Several theories have been offered to explain the origin of the broad upland surface of the Tableland including erosional peneplanation and bevelling by glacio-peneplanation. The Tableland consists of resistant granophyric granite identical to that of Katahdin's summit. This resistant caprock in many ways is analagous to a sandstone overlying an erodable shale. Thus, the granophyre "holds up" or protects Katahdin. Once removed, rapid slope retreat occurs and decline into the hills and lowlands of the granitic phase around the pluton.
THE NORTHWEST PLATEAU AND BASIN
From the same perspective looking due north (below), we're viewing Hamlin Peak (4,751 feet) to the right across the Northwest Plateau and Basin at the summit of Katahdin. Typical of glaciated terrain in the north, notice the glacial plucking on the south, leeward outcrop of granite. Viewed from the west, the plateau has a roche moutonnee or "sheep-back" configuration with a gently sloping, north face. Our view of Traveler Mountain is blocked by Hamlin peak. To the right are Fort Mountain and North Brother. Our destination of Baxter Peak is to the right (out of view) about 1.4 miles.

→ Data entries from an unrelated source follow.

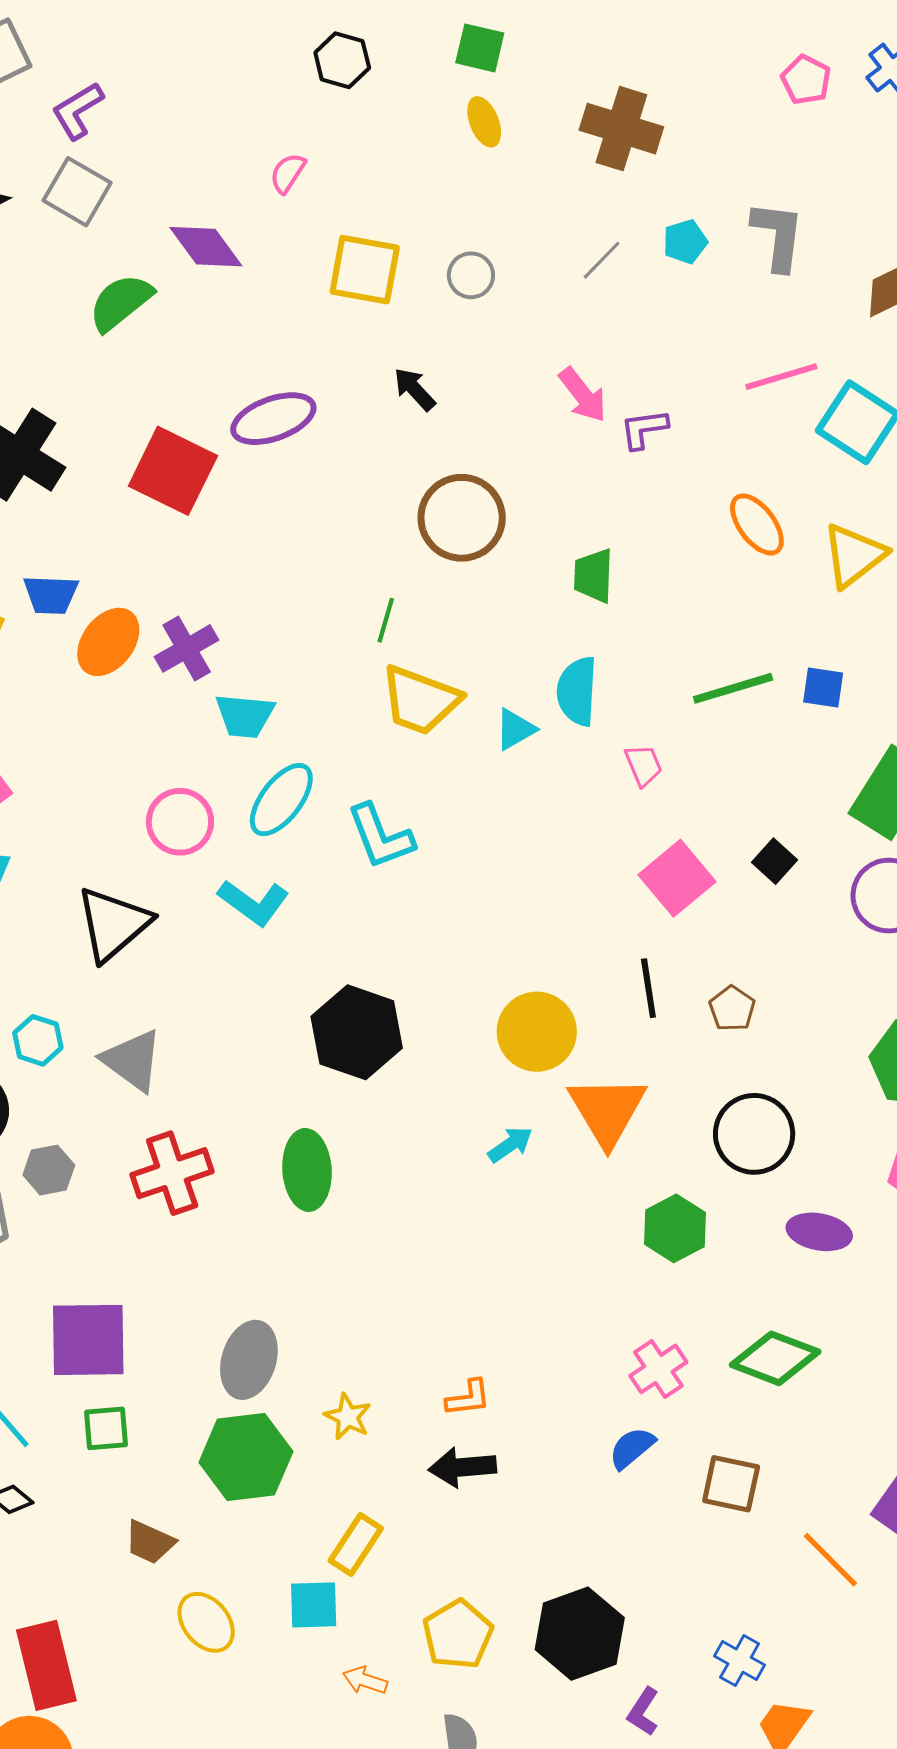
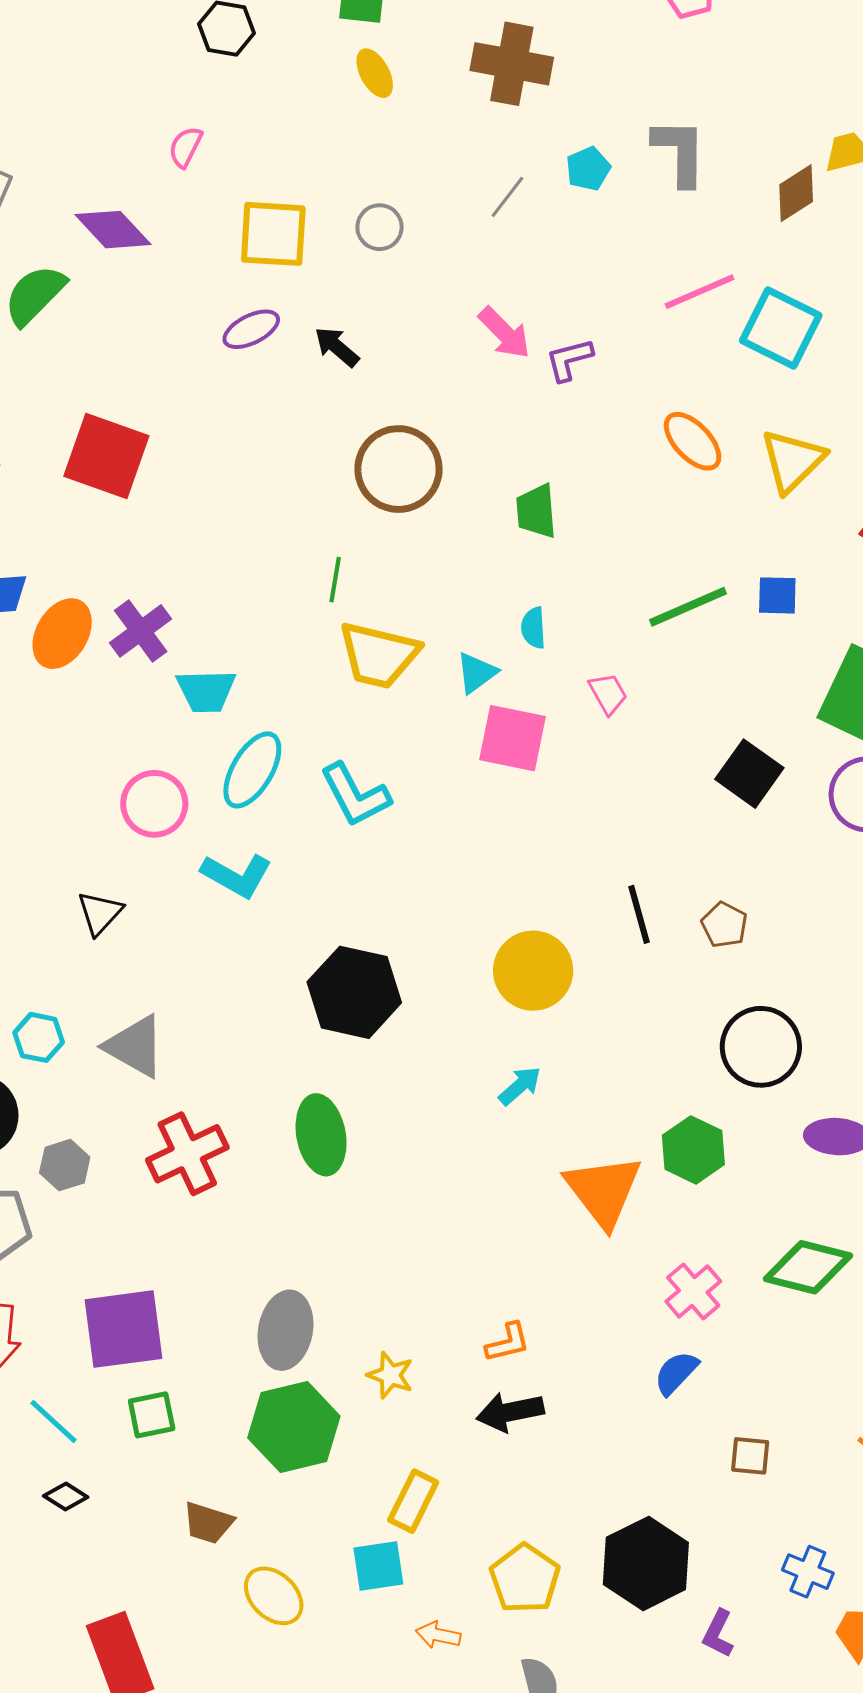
purple ellipse: (273, 419) -> (251, 329), moved, size x0.7
cyan semicircle: (577, 691) -> (533, 628), size x0.6
black square: (775, 861) -> (749, 774), size x1.5
pink square: (677, 878) -> (512, 738), moved, turned -32
black triangle: (113, 924) -> (100, 913), size x0.6
orange triangle: (607, 1110) -> (603, 1191), moved
brown square: (731, 1484) -> (750, 1456), moved, size x0.7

We're near Thoreau Spring. Whether or not he actually reached this area is unknown. It is known from his journal that he never reached the summit of Katahdin, having been determined by bad weather. The Tableland is notorious for high winds and pelting rain and snow.

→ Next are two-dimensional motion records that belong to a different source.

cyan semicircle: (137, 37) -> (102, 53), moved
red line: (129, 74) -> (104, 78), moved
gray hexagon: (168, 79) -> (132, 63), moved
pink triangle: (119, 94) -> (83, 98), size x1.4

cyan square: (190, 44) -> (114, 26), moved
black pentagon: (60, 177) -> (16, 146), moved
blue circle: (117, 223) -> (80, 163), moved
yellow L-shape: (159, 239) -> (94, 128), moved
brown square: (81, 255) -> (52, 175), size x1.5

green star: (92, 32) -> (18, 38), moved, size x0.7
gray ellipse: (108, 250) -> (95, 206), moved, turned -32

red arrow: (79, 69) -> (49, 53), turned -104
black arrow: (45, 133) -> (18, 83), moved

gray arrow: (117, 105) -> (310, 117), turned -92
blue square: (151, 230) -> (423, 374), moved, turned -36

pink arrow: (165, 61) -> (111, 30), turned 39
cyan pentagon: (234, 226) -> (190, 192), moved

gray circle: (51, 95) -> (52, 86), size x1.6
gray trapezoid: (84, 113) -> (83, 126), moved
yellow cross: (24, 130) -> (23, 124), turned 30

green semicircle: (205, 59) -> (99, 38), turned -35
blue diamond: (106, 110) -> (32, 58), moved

In 1924, Governor Baxter lost his Republican party's nomination to Owen Brewster. While in office, Governor Brewster climbed and erected a plaque at the site of the spring as the first "sitting" governor to climb the edifice. Called Governor's Spring, he used photos of his climb to promote his proposal to convert the region to a national park. Baxter defeated the proposal and in 1933 purchased the first parcel of land of what would eventually become Baxter State Park. Of course the Governor's Spring plaque was replaced with one that reads Thoreau Spring - whether or not he was actually there. So the story goes.
A SPECTACULAR DISPLAY FROM ATOP BAXTER
After 5 hours of climbing, our efforts were rewarded with an unmatched view from the east side of Katahdin. Everything in sight is a compendium of a billion years of geological evolution - Rodinia's fragmentation, Paleozoic plate convergence, the closure of two oceans, Acadian deformation, Katahdin emplacement, the rifting apart of Pangaea, hundreds of millions of years of landscape erosion and exhumation, and finally, Pleistocene glaciation.
Facing northeast from Baxter Peak, the glacial tarn of Chimney Pond lies 2,775 feet at the foot of the ice-carved, semi-circular cirque of South Basin - formed by erosion of an alpine glacier. With the cessation of glaciation, erosion has continued the process of excavation via mass-wasting and repetitive freeze-thaw cycles. Further out on the forest floor of glacial outwash and till, North and South Basins, also tarns, have been impounded by the Basin Ponds end moraine. In the middle distance, North and South Turner Mountains are separated by a glacial U-shaped valley. Rhyolite-composed Traveler Mountain, the co-magmatic partner of Katahdin, is in the clouds at the extreme left.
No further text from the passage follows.